The last part seems to resemble how Stable Diffusion works, sort of. You draw a thread and see: if the resulting image gets closer to the target, keep it, otherwise remove it. Add one more thread and repeat...
I liked this a lot because I learned all the math from the video last year in university and this video shows me how it is actually used. Very cool stuff
What an absolutely beatiful video, just loved every bit of it! Looking forward to the fourier transform approach video too! Thanks for this quality content!
Likely recommended by youtube after I watched some video about CT scan reconstruction using FFT and weighting (which was quite good, but I don't recall much and I fall asleep during 2nd video explaining CT with ray cone rather than parallel rays}. As some people mentioned, very similar are hough/radon transforms. I guess they differ only in opposite aproach to description.
I originally thought this could be solved for continuous images (eg: bezier curves) by making some scoring function based on the distance of the string to the curve and using simulated annealing or something similar to optimize it. But your least-squares discrete optimization didn't disappoint
My guess was initially that you would use FFT for such a problem. FFTs are used similarly in other areas such as antenna/loudspeaker beam forming (pattern synthesis).
@@virtually_passed indeed! There might be some insight to gain in “simple pattern synthesis for complicated arrays” by RF get down here on RUclips - but I haven’t investigated too much into the usability of the method in your case
I thoroughly enjoyed this. I myself took out a pen and paper and attempted this approach on paper, which how well-made mathematical videos should feel. Wish you further success.

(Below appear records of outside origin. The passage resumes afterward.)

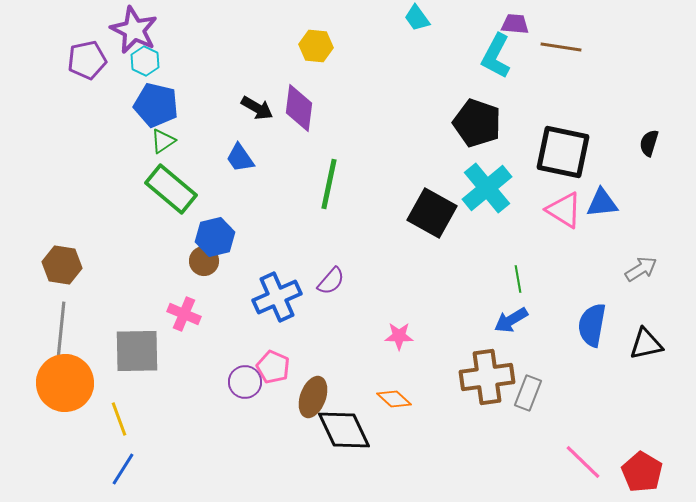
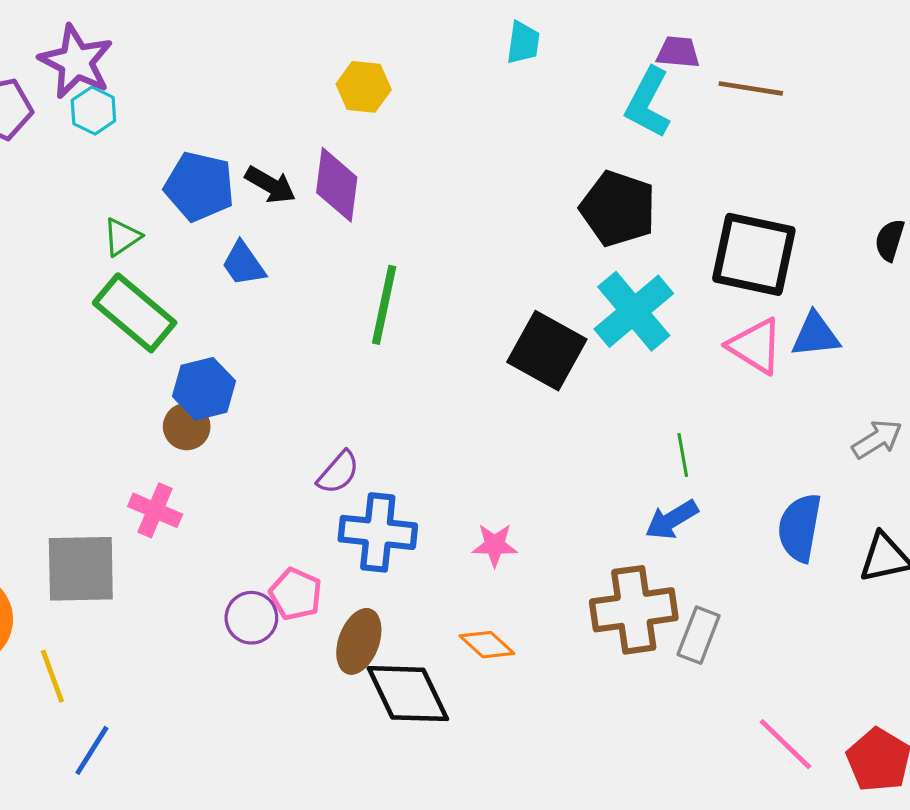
cyan trapezoid: (417, 18) -> (523, 43), turned -136
blue pentagon: (156, 105) -> (199, 186), moved
purple semicircle: (331, 281) -> (338, 472), moved
blue cross: (277, 297) -> (378, 532), moved, turned 30
blue line: (123, 469) -> (92, 750), moved

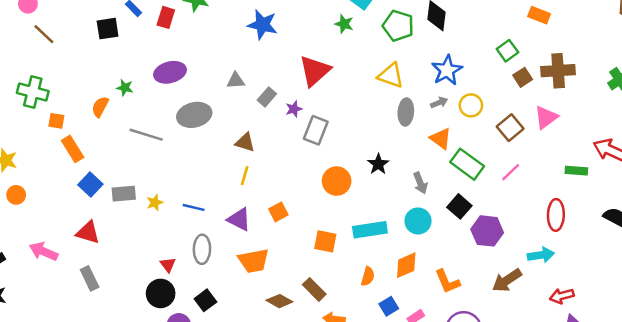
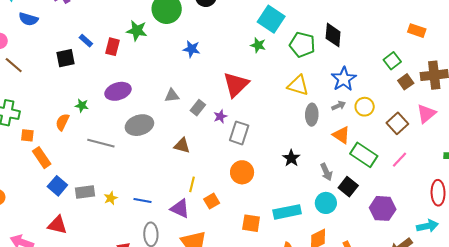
blue star: (262, 25) -> (192, 49), size x0.7
yellow line: (245, 176) -> (192, 184), moved
orange circle: (337, 181) -> (242, 172), moved
black square: (459, 206) -> (348, 187), moved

this make me think of interferometry, by combining a bunch of lines you make an image, also fourrier transform are used basically everywhere something is decompsed into a sum of values so it's not surprising that you can use FFT to make the algorithm much faster
I searched a bit about the string art problem. All I found was the wiki article and some stuff about Béziers curve and Computer graphics lessons about Bresenham algorithm and anti-aliaing. As an electrical engineer, I am familiar with a lot of these. But I like your mathematical approach more. You practically also did the Bresenhamm, but it's in a different way like the Least-Square-Regression Minimization problem. Very cool, I think, I am going to try to replicate this in MATLAB and see the results for myself :)
great video! I think a possible approach to improve the greedy algo is to randomly(or greedily, or some other principle) destroy some lines and try to repair the images by add some new lines to minimize the cost.
Instasubbed! I love this. Have had a sort of mystical fascination by circular dynamics like this ever since I discovered timetable multiplication. Thank you and I would love to see more videos on the subject!
I wonder if you could decompose a colour image into RGB, solve each then do three runs with red/green/blue string. I know they'd cover each other up to a certain degree, but I'd be fascinated to know if you could make colour string art using this technique! Perhaps allocate each nail a colour, so you've 1/3 the "resolution" but no masking of one colours' string by another. Anyway, fun to think about!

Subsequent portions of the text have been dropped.